We are pleased to respond to the Health, Social Care and Sport Committee’s inquiry into the medical recruitment. The proportion of the population aged 65 and over in Wales has been growing at a faster rate than the proportion of the population aged between 18 and 64 and this is a trend that will continue in coming decades. The number of individuals aged 65 and above in Wales is expected to increase from around 600 000 in 2013 to almost 900 000 in 2037[1]. The need for health and social care increases with age, and the number of those aged 85 or over is growing at an even faster rate than those aged 65 plus. In order to meet the health and social care needs of this population, we need to ensure sufficient recruitment of a relevant workforce that is suitably trained and integrated, with the appropriate skills mix available.


General comments

·         It is imperative that training and recruitment (as well as funding) address existing gaps in provision. For example, we are aware that in some places older people’s services in secondary care, for example older people’s mental health services have not been available 24/7, whereas they are available 24/7 for what is known as the working population. The lack of such a service can be highly problematic if an older person with dementia, cognitive impairment or a chronic mental health condition is admitted outside these service hours. It is therefore essential that medical recruitment focuses not just on currently unfilled places, but also upon gaps in the service provision.

·         As the Welsh population ages, increasingly frail older people are living with, and managing, multiple co-morbidities. It is therefore important that approaches to recruitment bring together multi-disciplinary teams in primary, community and secondary care, who are able to treat the person holistically. For example, we are aware of problems that have arisen due to people living with dementia being treated for other conditions by staff who are not well trained to deal with symptoms or behaviour that may arise from a dementia. As a consequence, we also believe that dementia care training is fundamental for a medical workforce to treat older people effectively, especially as the number of dementia cases continues to rise and with the recent evidence that dementia is now the leading cause of death in England and Wales. Appropriate support can have a significant impact on quality of life for people managing multiple long-term life-limiting illnesses.

·         We would also argue that in light of Wales’ ageing demographic profile that there is a need for more geriatric specialists in a range of healthcare professions. For example, we know from data collected by the Wales Cancer Intelligence and Surveillance Unit (February 2016) that the rate of new cancer cases generally increases with age, as does the rate of cancer deaths. We are therefore concerned that more attention should be given the recruitment of staff specialising in providing services, such as oncology, to older people.
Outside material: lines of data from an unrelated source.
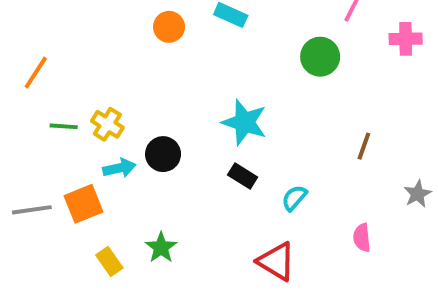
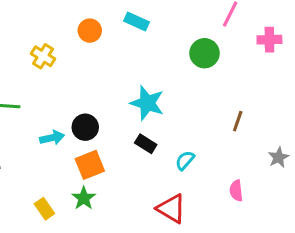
yellow cross: (107, 124) -> (43, 56), moved
orange square: (84, 204) -> (90, 165), moved

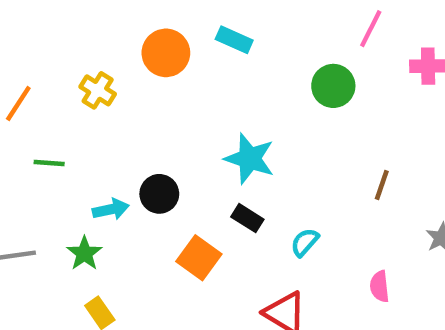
orange circle: (90, 31) -> (166, 53), size x1.4
orange square: (90, 165) -> (199, 258), moved, turned -32
green star: (84, 198) -> (84, 253), moved

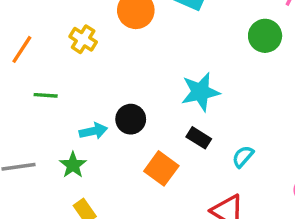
cyan star: (250, 159) -> (200, 92), turned -30

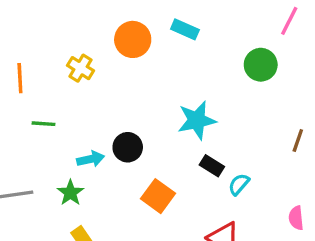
orange line: (22, 49) -> (20, 78), turned -36
black rectangle: (199, 138) -> (212, 166), moved

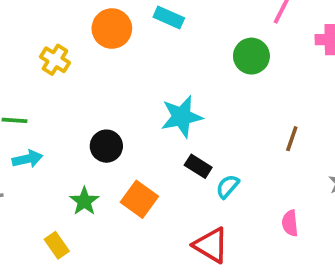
cyan arrow: (91, 159) -> (27, 159), moved
green star: (70, 193) -> (84, 201), moved

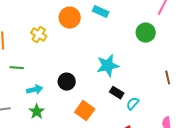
brown line: (292, 139) -> (168, 78), turned -32
cyan arrow: (27, 159) -> (35, 90), moved
green star: (84, 201) -> (37, 112), moved

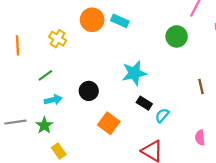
cyan rectangle: (101, 12) -> (120, 21), moved
green line: (17, 68) -> (45, 75), moved, turned -40
green star: (37, 112) -> (44, 125), moved

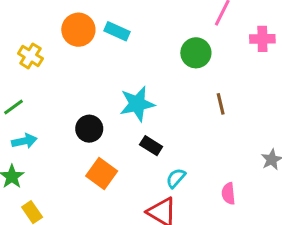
brown line: (201, 86) -> (221, 104), moved
black circle: (89, 91) -> (89, 129), moved
cyan semicircle: (162, 115) -> (176, 178), moved

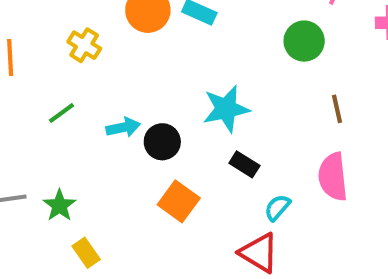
cyan arrow: (24, 141) -> (123, 127), moved
pink semicircle: (228, 194) -> (333, 177), moved, size x1.6

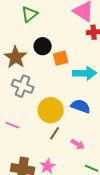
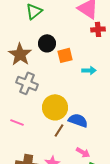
cyan arrow: (85, 73) -> (89, 70), size x0.6
blue semicircle: (81, 106) -> (78, 120), moved
pink arrow: (78, 144) -> (83, 152), moved

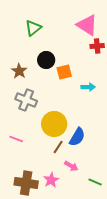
brown star: (20, 54) -> (19, 71), size x0.7
blue semicircle: (78, 120) -> (77, 137), turned 102
pink arrow: (83, 152) -> (71, 166), moved

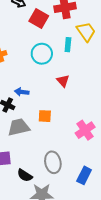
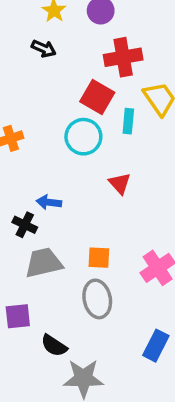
red square: (39, 19) -> (97, 97), moved
orange square: (45, 116) -> (99, 258), moved
gray ellipse: (53, 162) -> (97, 299), moved

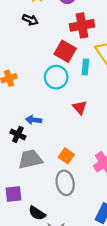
orange square: (99, 258) -> (66, 156), turned 32

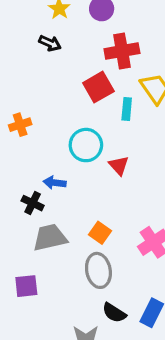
red square: (65, 51) -> (98, 87), turned 30
cyan circle: (56, 77) -> (86, 145), moved
black semicircle: (37, 213) -> (114, 313), moved

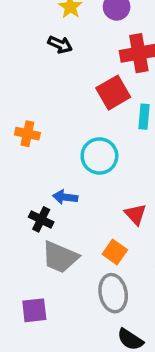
orange cross: (20, 125) -> (27, 134), turned 30
red triangle: (119, 165) -> (135, 214), moved
gray trapezoid: (50, 238) -> (60, 257), turned -144

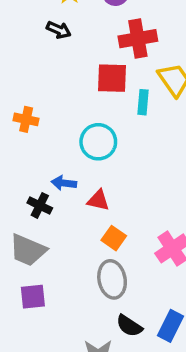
red square: (113, 93) -> (112, 78), turned 32
red triangle: (135, 214) -> (98, 200), moved, turned -35
gray trapezoid: (60, 257) -> (28, 250), moved

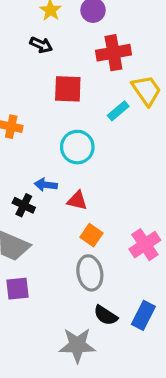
red square: (112, 78) -> (68, 89), moved
cyan rectangle: (143, 102) -> (118, 111), turned 45

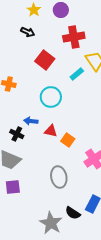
red square: (68, 89) -> (45, 60), turned 36
orange square: (91, 235) -> (68, 140), moved
black semicircle: (106, 315) -> (73, 213), moved
gray star: (77, 345) -> (51, 223), turned 30

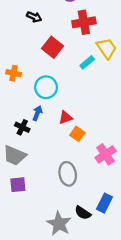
cyan circle: (51, 97) -> (46, 87), moved
blue arrow: (31, 121) -> (37, 113), turned 104
red triangle: (51, 131) -> (66, 118), moved, turned -32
·         We welcome the recent move towards more innovative and pro-active recruitment campaigns to attract staff to the NHS in Wales, such as ‘Work.Train.Live’ for GPs and ‘Mountain Medicine’ from the Emergency Department in Ysbyty Gwynedd. Wales needs to be seen as an attractive environment in which to work, but also in which to live, if staff are to be recruited and retained in post. Such campaigns should be evaluated for the extent to which they have impacted upon recruitment rates to unfilled posts in Wales.

·         With regard to the implications of Brexit for the medical workforce, at this point it is not possible to know what the final outcome will be. However, we note that the social care sector has also recruited at least as heavily from the EU migrant workforce. Further aggravating recruitment and retention problems in the social care workforce contains the potential for serious knock-on implications for the experience of staff in NHS Wales, meaning the impact of Brexit on the social care workforce cannot be ignored in this respect.



We hope these comments are useful and would be more than happy to provide further information if required.

[1] LE Wales (April 2014): Future of Paying for Social Care in Wales. First report to the Welsh Government.